So says the CEO for Tivo, according to a recent article in San Francisco Chronicle. The data in question is whether subscribers are skipping commercials. This is a classic case of having to place blind faith in hardware, or at least in the marketing proclamations of the vendor. The TiVo device sitting in the consumer’s living room certainly has visibility into what is being watched and how often the commercial skip feature is used to avoid going postal over that lame beer commercial again. But what is not clear is whether this information is shipped off the box to headquarters, for data mining purposes and if it is, to what extent it is sanitized to strip identifying information about the original user.

Problem is only Tivo engineers can know for sure– and even they may not have it right. One person’s “anonymized data-set” is another’s treasure find of personal data waiting to be correlated against just the right database to reveal the identity behind each record. For everyone else Tivo is a blackbox. The only sources of information are:

  • Vendor claims, to the extent they are complete and accurate
  • Third-party claims, such as privacy advocates assuming they have better sources of information
  • Information gathered by reverse engineering the device. This is costly and returns on investment can be low. Often vendors intentionally obfuscate their protocol in order to protect their intellectual property. (Conspiracy theorists would argue obfsucation only serves to hide nefarious purpose.)
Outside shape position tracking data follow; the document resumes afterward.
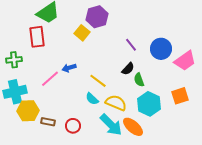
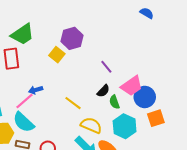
blue circle: (161, 49) -> (145, 97), moved
pink trapezoid: (185, 61) -> (132, 86), moved
blue arrow: (69, 68) -> (36, 90), moved
cyan semicircle: (92, 99) -> (24, 122), moved, size x1.6

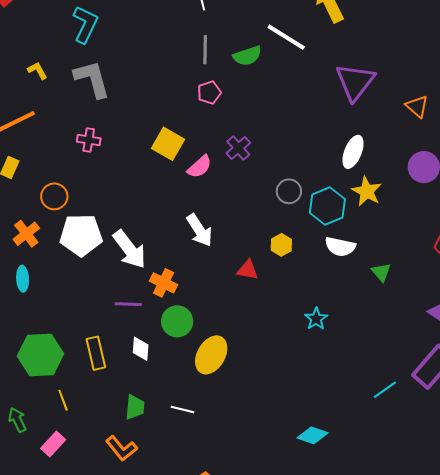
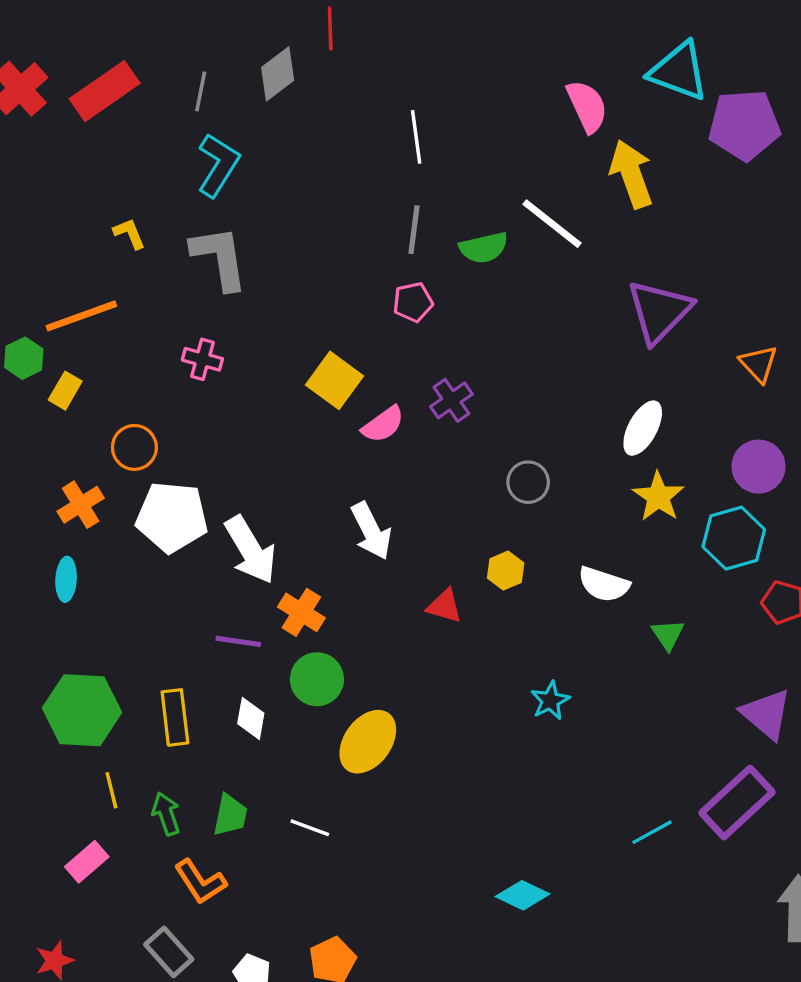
cyan hexagon: (327, 206) -> (734, 538), moved
green arrow: (17, 420) -> (166, 814), moved

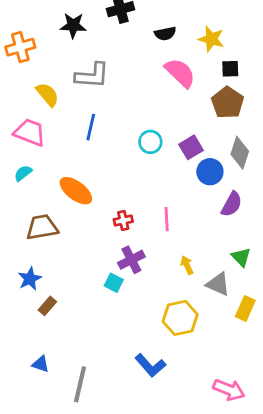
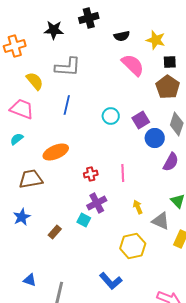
orange ellipse: (76, 191) -> (56, 152), turned -60
brown rectangle: (47, 306) -> (55, 232), moved

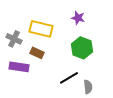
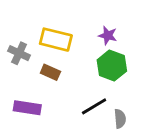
purple star: (78, 18) -> (108, 35), moved
purple rectangle: (19, 67) -> (27, 108), moved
Tivo is neither unique or particularly significant. The question of whether a device owned by the user is acting against their interests comes up all the time. A deceptive short-cut is that open source software is better because anybody can verify it is working as intended. MythTV instead of Tivo? True– in the trivial sense that, if you went over every line of code and built it from scratch yourself. (Otherwise you are at the mercy of the authors, download sites etc.) That approach does not scale and better trust mechanisms are called for. Marketplace reputation of an established company in principle serves as a check: too many eggregious data collection practices equates to lost revenue. But such dynamics can only operate when there is transparency and competition: when users know exactly how 2 different PVR vendors use their data, and factor this into their purchasing decision. We are far from that level of awareness.